When you’re in the airport, if you look at the flights on the big board, chances are you’ll see a whole bunch of them saying “DELAYED.”

And if you look at the faces in the airport, you’ll see a lot of miserable people, ones who have clearly been there for hours longer than they expected.

I fly a fair amount, but I don’t find my flights are delayed all that often. It seems kind of rare. Am I just lucky? Am I taking better flights? No - in fact, most flights are on time, and most passengers leave on time. What’s going on here? The issue is a funny sort of sampling bias in time. Maybe it has a technical name, but I think of it as the “airport delay fallacy.”

Most of the flights leave on time. They are posted on the big board for perhaps an hour or two. Their passengers are in the airport for maybe 30 minutes.

Some small fraction of the flights don’t leave on time.
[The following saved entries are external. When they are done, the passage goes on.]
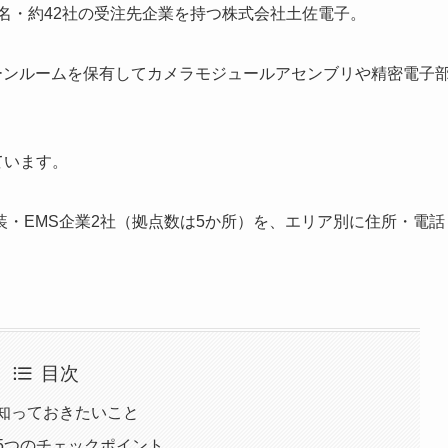
8名・約42社の受注先企業を持つ株式会社土佐電子。
ーンルームを保有してカメラモジュールアセンブリや精密電子
ています。
・EMS企業2社（拠点数は5か所）を、エリア別に住所・電話
目次
知っておきたいこと
5つのチェックポイント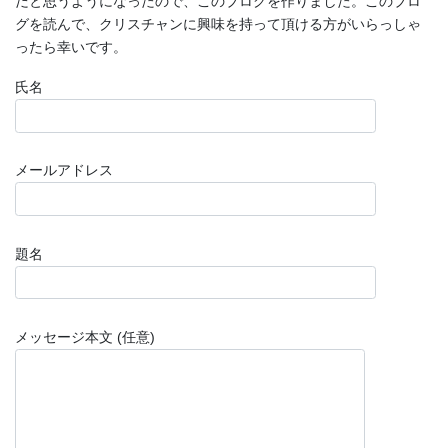
だと思うようになったので、このブログを作りました。このブロ
グを読んで、クリスチャンに興味を持って頂ける方がいらっしゃ
ったら幸いです。
氏名
メールアドレス
題名
メッセージ本文 (任意)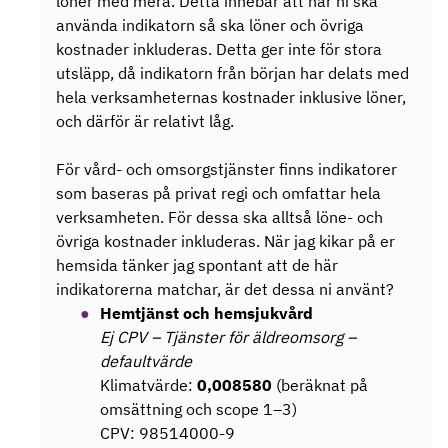
löner med mera. Detta innebär att när ni ska
använda indikatorn så ska löner och övriga
kostnader inkluderas. Detta ger inte för stora
utsläpp, då indikatorn från början har delats med
hela verksamheternas kostnader inklusive löner,
och därför är relativt låg.
För vård- och omsorgstjänster finns indikatorer
som baseras på privat regi och omfattar hela
verksamheten. För dessa ska alltså löne- och
övriga kostnader inkluderas. När jag kikar på er
hemsida tänker jag spontant att de här
indikatorerna matchar, är det dessa ni använt?
Hemtjänst och hemsjukvård
Ej CPV – Tjänster för äldreomsorg –
defaultvärde
Klimatvärde:
0,008580
(beräknat på
omsättning och scope 1–3)
CPV: 98514000-9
So, they’re posted on the big board for more than two hours - maybe 6, maybe 8. Their passengers are in their airports for way longer, like 4 hours.

When you walk in the airport and look at the board, you’re taking a snapshot at a single point in time. Each of the small flights is there for less time - so they have a lower probability to be caught in your snapshot. The delayed flights are there for way longer, so you’re more likely to see them.

This effect can be really strong! I wrote a little Python program to simulate it, and found that if 99% of passengers are in the airport for just 30 minutes, but 1% of passengers are there for 4 hours, then at any given moment about 8% of the passengers will b from the delayed population - they’re over-represented by 8x!

This form of sampling bias can show up all the time. It shows up when analyzing user behavior on a product: if you ever do something like take a snapshot of users who logged in in the last day, and analyze their behavior or send them a survey, you’re probably massively biasing towards users with a lot of activity.

If you’re analyzing a system’s behavior, and you take a snapshot of its point-in-time work, you’re likely to see it handling its slowest, most difficult workloads.

Sometimes, this bias isn’t undesirable. It can even be a good, useful thing! Stack-sampling profilers use this to efficiently make estimates of how a program spends its time.

In addition to the sampling effects, I think this is a useful mental model to keep when thinking about system behavior. If your system generally gets very easy, quick-to-handle requests, but a small number of slow requests, the slow requests will pile up and become the dominant work done by the system. This gets really dangerous in serial processing of a queue of work. When you let the fast requests get blocked behind the slow ones, they can all suffer dramatically.